Another of the city’s great bartenders is Town's Dave Power. Located in Kaimuki, just a few minutes drive from Waikiki, Town feels like I’m back home in San Francisco. Local, organic foods served with with rustic, Italian technique, all-American heart, gourmet animal parts, and classic cocktails (all $10).
Power executes cocktails simply but with a beautifully, even literary, bent. His tequila negroni is a revelation. He explains that his inspiration is M.F.K. Fisher‘s love of equal parts gin, vermouth, and bitters in her cocktail. His version adds an equal part of Don Julio Reposado and a Campari infused with local Hawaiian Kiawe wood chips for a gentle smoky taste.
He also makes a Very Very Good Martini (this being how it’s listed on the menu) and my beloved Death’s Door -- something you don’t see much in these parts -- and a white manhattan with moonshine (white whiskey) and Dolin Blanc vermouth.
I’d recommend eating as well as drinking here. It’s a special place that evokes other big cities, but uses Hawaiian ingredients and laid-back charm.
Mai Tai Bar:
I am in love with the Royal Hawaiian Hotel. A pink, playful beacon that jumps out of the town’s blanket of highrises, it is the one hotel that evokes the history of old Waikiki. Built in 1927 and dubbed the Pink Palace of the Pacific, this is the classic Hawaii I dreamed of.
I'll stay there one day. But in the meantime, one can always head through its grove of trees laden with hanging lights, past torches, through the lobby, and out to the back lawn where the Mai Tai Bar looks out over the beach. Live music at sunset and my own private cabana on the beach made this scene one of the most magical I spent in Honolulu.

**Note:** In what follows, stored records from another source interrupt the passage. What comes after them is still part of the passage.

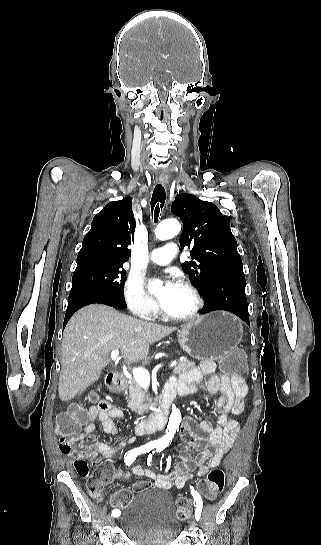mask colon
I'll list each match as a JSON object with an SVG mask.
<instances>
[{"label":"colon","instance_id":"obj_1","mask_svg":"<svg viewBox=\"0 0 321 545\" xmlns=\"http://www.w3.org/2000/svg\"><path fill=\"white\" fill-rule=\"evenodd\" d=\"M222 371L234 378H244L246 365L241 353L234 352L228 354L220 361ZM95 396H92L94 398ZM88 412L80 404H72L65 412L57 417L56 433L60 438L59 448L65 455L79 457L90 453L94 449L96 437L94 435H83L80 433L82 425L87 421ZM75 468L80 476L86 479V488L91 497L100 499L104 479L108 473L104 471L95 472L89 475L85 470L84 462L75 464ZM225 485V475L221 469L211 470L205 478L197 484V493L201 494L207 500H214L223 490ZM151 485L146 482L135 484L133 491L124 489L116 493L111 499V505L117 510L125 508L131 501L133 492H138ZM199 494V495H200ZM193 500L190 497L179 498L176 502V515L178 519L185 520L191 514Z\"/></svg>","mask_w":321,"mask_h":545}]
</instances>
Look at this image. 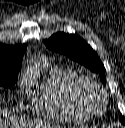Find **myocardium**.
I'll return each mask as SVG.
<instances>
[{"mask_svg": "<svg viewBox=\"0 0 125 128\" xmlns=\"http://www.w3.org/2000/svg\"><path fill=\"white\" fill-rule=\"evenodd\" d=\"M91 93H95L98 97V106L94 105ZM74 94L79 105L88 116H99L104 113L107 104V95L95 80L88 77H80L75 84Z\"/></svg>", "mask_w": 125, "mask_h": 128, "instance_id": "1", "label": "myocardium"}]
</instances>
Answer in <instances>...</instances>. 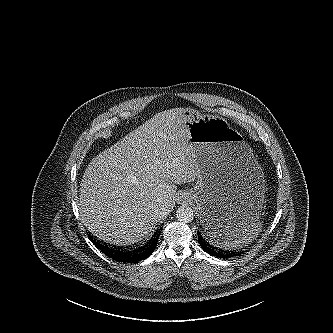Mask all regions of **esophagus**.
<instances>
[{
	"mask_svg": "<svg viewBox=\"0 0 333 333\" xmlns=\"http://www.w3.org/2000/svg\"><path fill=\"white\" fill-rule=\"evenodd\" d=\"M182 198L186 199V197H185V196H182Z\"/></svg>",
	"mask_w": 333,
	"mask_h": 333,
	"instance_id": "obj_1",
	"label": "esophagus"
}]
</instances>
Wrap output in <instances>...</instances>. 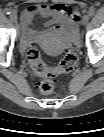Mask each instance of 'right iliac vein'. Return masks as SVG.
I'll list each match as a JSON object with an SVG mask.
<instances>
[{"label": "right iliac vein", "mask_w": 104, "mask_h": 137, "mask_svg": "<svg viewBox=\"0 0 104 137\" xmlns=\"http://www.w3.org/2000/svg\"><path fill=\"white\" fill-rule=\"evenodd\" d=\"M10 20L14 23L17 22L18 18H17V15L15 13H12L10 16H9Z\"/></svg>", "instance_id": "right-iliac-vein-1"}]
</instances>
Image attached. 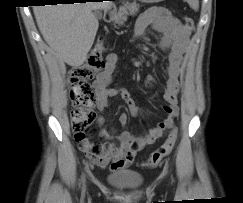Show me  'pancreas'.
Listing matches in <instances>:
<instances>
[{"label":"pancreas","instance_id":"obj_1","mask_svg":"<svg viewBox=\"0 0 243 203\" xmlns=\"http://www.w3.org/2000/svg\"><path fill=\"white\" fill-rule=\"evenodd\" d=\"M139 10V4L136 3H126L124 6L120 7L118 13L114 17V21L118 25H123L127 20V16L136 15Z\"/></svg>","mask_w":243,"mask_h":203}]
</instances>
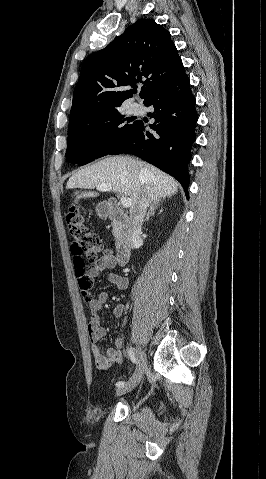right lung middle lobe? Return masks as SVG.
I'll list each match as a JSON object with an SVG mask.
<instances>
[{
	"label": "right lung middle lobe",
	"instance_id": "obj_1",
	"mask_svg": "<svg viewBox=\"0 0 266 479\" xmlns=\"http://www.w3.org/2000/svg\"><path fill=\"white\" fill-rule=\"evenodd\" d=\"M131 121L118 108L69 121L67 161L82 166L109 154L135 125Z\"/></svg>",
	"mask_w": 266,
	"mask_h": 479
}]
</instances>
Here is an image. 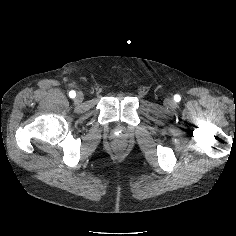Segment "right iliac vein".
<instances>
[{
    "mask_svg": "<svg viewBox=\"0 0 236 236\" xmlns=\"http://www.w3.org/2000/svg\"><path fill=\"white\" fill-rule=\"evenodd\" d=\"M84 99V95L83 93L79 92L77 95H76V98H75V102L76 103H81Z\"/></svg>",
    "mask_w": 236,
    "mask_h": 236,
    "instance_id": "right-iliac-vein-1",
    "label": "right iliac vein"
}]
</instances>
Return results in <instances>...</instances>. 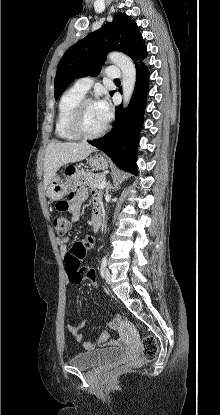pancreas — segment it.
I'll return each instance as SVG.
<instances>
[{
    "label": "pancreas",
    "instance_id": "pancreas-1",
    "mask_svg": "<svg viewBox=\"0 0 220 415\" xmlns=\"http://www.w3.org/2000/svg\"><path fill=\"white\" fill-rule=\"evenodd\" d=\"M81 177L84 180V183L87 186H90L92 189H97L101 182L105 181L104 174H95L92 172H81Z\"/></svg>",
    "mask_w": 220,
    "mask_h": 415
}]
</instances>
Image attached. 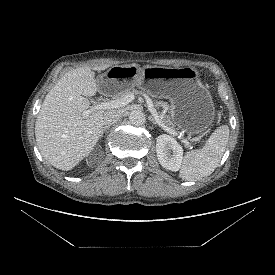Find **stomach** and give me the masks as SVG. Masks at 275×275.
Segmentation results:
<instances>
[{
  "instance_id": "0dacf381",
  "label": "stomach",
  "mask_w": 275,
  "mask_h": 275,
  "mask_svg": "<svg viewBox=\"0 0 275 275\" xmlns=\"http://www.w3.org/2000/svg\"><path fill=\"white\" fill-rule=\"evenodd\" d=\"M97 84L103 93L115 94L137 86L154 96L172 99L174 123L190 134L202 132L214 120L212 96L193 67L113 66L98 77Z\"/></svg>"
}]
</instances>
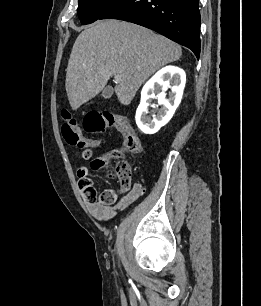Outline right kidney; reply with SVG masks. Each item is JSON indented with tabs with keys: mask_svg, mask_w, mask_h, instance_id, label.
<instances>
[{
	"mask_svg": "<svg viewBox=\"0 0 261 306\" xmlns=\"http://www.w3.org/2000/svg\"><path fill=\"white\" fill-rule=\"evenodd\" d=\"M186 83L185 72L176 66H166L159 70L143 87L141 102L136 111V124L145 134H154L172 118L179 106ZM171 89L166 99L167 89ZM155 93H158V103L163 105L157 116L153 119L146 116L148 106Z\"/></svg>",
	"mask_w": 261,
	"mask_h": 306,
	"instance_id": "right-kidney-1",
	"label": "right kidney"
}]
</instances>
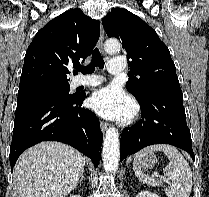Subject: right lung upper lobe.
I'll use <instances>...</instances> for the list:
<instances>
[{
    "label": "right lung upper lobe",
    "instance_id": "obj_1",
    "mask_svg": "<svg viewBox=\"0 0 209 197\" xmlns=\"http://www.w3.org/2000/svg\"><path fill=\"white\" fill-rule=\"evenodd\" d=\"M100 35V22L72 9L37 32L24 59L19 88L41 83H66L67 66L91 54Z\"/></svg>",
    "mask_w": 209,
    "mask_h": 197
}]
</instances>
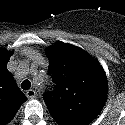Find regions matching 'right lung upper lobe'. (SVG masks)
<instances>
[{
  "label": "right lung upper lobe",
  "instance_id": "obj_1",
  "mask_svg": "<svg viewBox=\"0 0 125 125\" xmlns=\"http://www.w3.org/2000/svg\"><path fill=\"white\" fill-rule=\"evenodd\" d=\"M11 55L12 52L0 48V125L10 122L26 101V96L7 69Z\"/></svg>",
  "mask_w": 125,
  "mask_h": 125
}]
</instances>
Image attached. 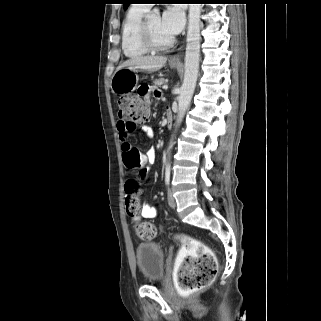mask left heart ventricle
Returning a JSON list of instances; mask_svg holds the SVG:
<instances>
[{
    "label": "left heart ventricle",
    "mask_w": 321,
    "mask_h": 321,
    "mask_svg": "<svg viewBox=\"0 0 321 321\" xmlns=\"http://www.w3.org/2000/svg\"><path fill=\"white\" fill-rule=\"evenodd\" d=\"M148 22L152 36L156 42L165 43L172 38V36L161 27L160 16L158 14H151Z\"/></svg>",
    "instance_id": "left-heart-ventricle-1"
}]
</instances>
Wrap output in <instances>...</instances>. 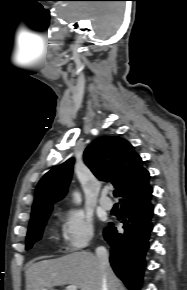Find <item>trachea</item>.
I'll list each match as a JSON object with an SVG mask.
<instances>
[{
	"label": "trachea",
	"instance_id": "1",
	"mask_svg": "<svg viewBox=\"0 0 187 290\" xmlns=\"http://www.w3.org/2000/svg\"><path fill=\"white\" fill-rule=\"evenodd\" d=\"M114 196L117 197L118 196V192L114 191Z\"/></svg>",
	"mask_w": 187,
	"mask_h": 290
}]
</instances>
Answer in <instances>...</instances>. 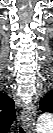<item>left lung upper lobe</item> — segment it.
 I'll list each match as a JSON object with an SVG mask.
<instances>
[{"instance_id": "1", "label": "left lung upper lobe", "mask_w": 53, "mask_h": 133, "mask_svg": "<svg viewBox=\"0 0 53 133\" xmlns=\"http://www.w3.org/2000/svg\"><path fill=\"white\" fill-rule=\"evenodd\" d=\"M40 109L43 112H50L53 113V98L51 94L46 95L41 101H40Z\"/></svg>"}]
</instances>
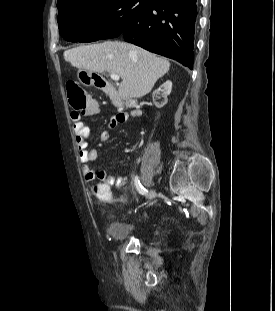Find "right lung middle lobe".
Segmentation results:
<instances>
[{"instance_id": "obj_1", "label": "right lung middle lobe", "mask_w": 275, "mask_h": 311, "mask_svg": "<svg viewBox=\"0 0 275 311\" xmlns=\"http://www.w3.org/2000/svg\"><path fill=\"white\" fill-rule=\"evenodd\" d=\"M157 0H71L57 6L61 36L72 42L119 36Z\"/></svg>"}]
</instances>
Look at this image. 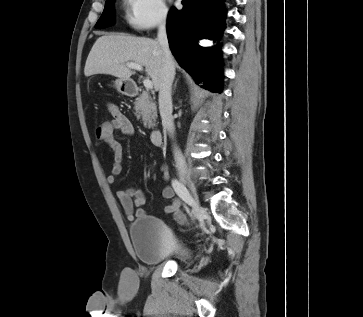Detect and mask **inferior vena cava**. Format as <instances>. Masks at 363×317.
I'll return each mask as SVG.
<instances>
[{"instance_id":"602c4592","label":"inferior vena cava","mask_w":363,"mask_h":317,"mask_svg":"<svg viewBox=\"0 0 363 317\" xmlns=\"http://www.w3.org/2000/svg\"><path fill=\"white\" fill-rule=\"evenodd\" d=\"M157 40L162 51V72L159 82V111L164 128L173 137L175 127L172 117L171 89L175 76V66L169 49L165 18H163L159 23ZM174 159L177 169L179 171H185V160L181 151L177 147L174 149Z\"/></svg>"}]
</instances>
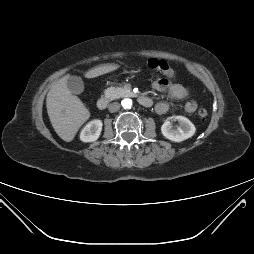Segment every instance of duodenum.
I'll return each mask as SVG.
<instances>
[{"mask_svg": "<svg viewBox=\"0 0 254 254\" xmlns=\"http://www.w3.org/2000/svg\"><path fill=\"white\" fill-rule=\"evenodd\" d=\"M138 102L144 107L152 106V100L147 96H139ZM108 103H109V101L106 97H101L97 101V108L99 110H104L108 106Z\"/></svg>", "mask_w": 254, "mask_h": 254, "instance_id": "1", "label": "duodenum"}]
</instances>
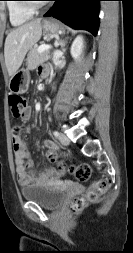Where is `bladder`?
Returning a JSON list of instances; mask_svg holds the SVG:
<instances>
[{
	"instance_id": "obj_1",
	"label": "bladder",
	"mask_w": 133,
	"mask_h": 253,
	"mask_svg": "<svg viewBox=\"0 0 133 253\" xmlns=\"http://www.w3.org/2000/svg\"><path fill=\"white\" fill-rule=\"evenodd\" d=\"M24 200L37 203L49 210L58 208L64 200V192L46 184L26 185L20 190Z\"/></svg>"
}]
</instances>
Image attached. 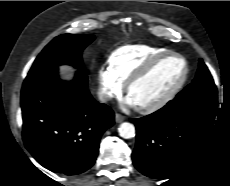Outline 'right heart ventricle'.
I'll return each mask as SVG.
<instances>
[{
    "instance_id": "1",
    "label": "right heart ventricle",
    "mask_w": 230,
    "mask_h": 186,
    "mask_svg": "<svg viewBox=\"0 0 230 186\" xmlns=\"http://www.w3.org/2000/svg\"><path fill=\"white\" fill-rule=\"evenodd\" d=\"M166 51L165 48L145 44L122 46L111 53L108 67L124 83L149 59Z\"/></svg>"
}]
</instances>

This is not the place for refined cocktails but the bar has a history of providing tropical oceanside drinks. Manager Mike Swerdloff is a wine lover himself, but keeps up on the national cocktail scene and is passionate about great service, food and drink.
As for cocktails, there are various versions of the mai tai here -- all too sweet for me, but they're destined to be crowd-pleasers, and are greatly enhanced by the paradisical surroundings. Were I to really go for sweetness here, I'd prefer the Chi ($13), made from coconut and Maui’s organic Ocean Vodka and perked up with fresh pineapple and basil; or Pina Rocks ($10): Bacardi 8 year, coconut cream, pineapple, and a lemon-thyme float.
We had a lot of fun with our Smoking Gun mai tai, a winner in last year's Mai Tai Festival on Kona. A glass of Whaler’s dark rum, Bacardi White, and a housemade velvet falernum was torched with smoke, then topped with a brown sugar-torched pineapple wedge. The presentation was quite dramatic -- smoke even spilled out from the glass -- but I could still taste the propane when I sipped the drink. That aside, the Smoking Gun yielded a delightfully sweet, smoky island imbibement that evoked roasting marshmallows over a campfire.
Inside the gorgeous Halekulani Hotel hides a classic New York hotel bar, rich with history and flush with jazz. And the music really is the reason to come. Nightly live jazz sets the classy, upscale tone of Lewers -- don’t you dare wear shorts or flip-flops because this elegance is maintained with a strict dress code. You’ll also need a reservation on many nights.